Œuvres complètes

20 janvier [1944]
J'ai collé tant bien que mal dans ce cahier les quelques notes que j'ai prises pendant que j'étais alité. L'aventure a duré deux mois. Mais, ce qui m'effraie à présent qu'elle paraît finie, tout au moins momentanément, c'est l'impossibilité où je suis de renouer avec ce passé quoique tout récent, de me rattacher à moi-même. J'y faisais allusion plus haut, mais ça n'était alors qu'une impression - aujourd'hui, c'est une constatation. J'ai eu beau relire tout ce que j'avais écrit avant, je n'ai pas réussi à m'y intéresser, encore moins à m'y reconnaître. Je ne suis pas mort, mais c'est mon passé qui est mort. Et tout ce que j'avais entrepris de faire. Inutile d'essayer de l'entreprendre à nouveau. Je parlais d'une rupture: ce n'est pas assez dire, elle est accompagnée d'une séparation. Les deux blocs se sont détachés l'un de l'autre, puis se dont mis à reculer en s'éloignant toujours plus: et à présent je considère du bord d'un abîme et de loin ce qu'il y a quelques semaines je pouvais toucher de la main; mieux encore[,] ce parmi quoi j'étais. – De sorte qu'il s'agit de mettre de côté quantité de paperasses, désormais inutiles et de recommencer à nouveau frais, recommencer tout[,] me recommencer moi-même – pour combien de temps?
Et je me demande: «Est-ce la peine?»

C. F. Ramuz, _J_ournal, notes et brouillons,__ tome 1, 1895-1903, texte établi et annoté par Daniel Maggetti et Laura Saggiorato, Genève, Slatkine, 2005.

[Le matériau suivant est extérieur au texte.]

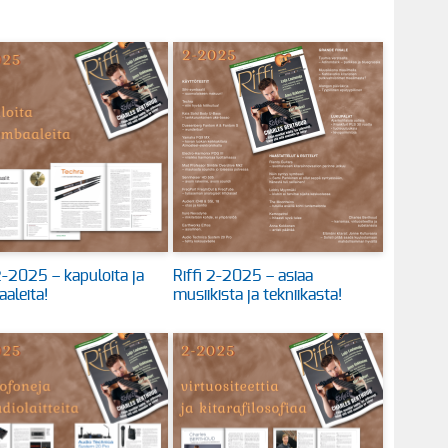
2-2025 – kapuloita ja
Riffi 2-2025 – asiaa
aleita!
musiikista ja tekniikasta!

Six questions à Laura Saggiorato et Daniel Maggetti

de Pierre Lepori

À l'occasion de la parution du premier volume des Œuvres complètes

C.F. Ramuz fut un diariste régulier: assis à sa table de travail («Ramuz n'a jamais inscrit sur ses tablettes des remarques prises au vol, et il n'a pas non plus écrit en plein air»), il a scrupuleusement noté le fil de ses journées du 5 septembre 1895 à la fin de février 1947. Quelles ont été les difficultés pour l'établissement du texte intégral de ce Journal (transcription, datation incertaine, attribution des éventuels textes parallèles au journal, etc.)? En quoi cette pratique régulière ressemble-t-elle ou diffère-t-elle d'autres exemples d'écriture autobiographique?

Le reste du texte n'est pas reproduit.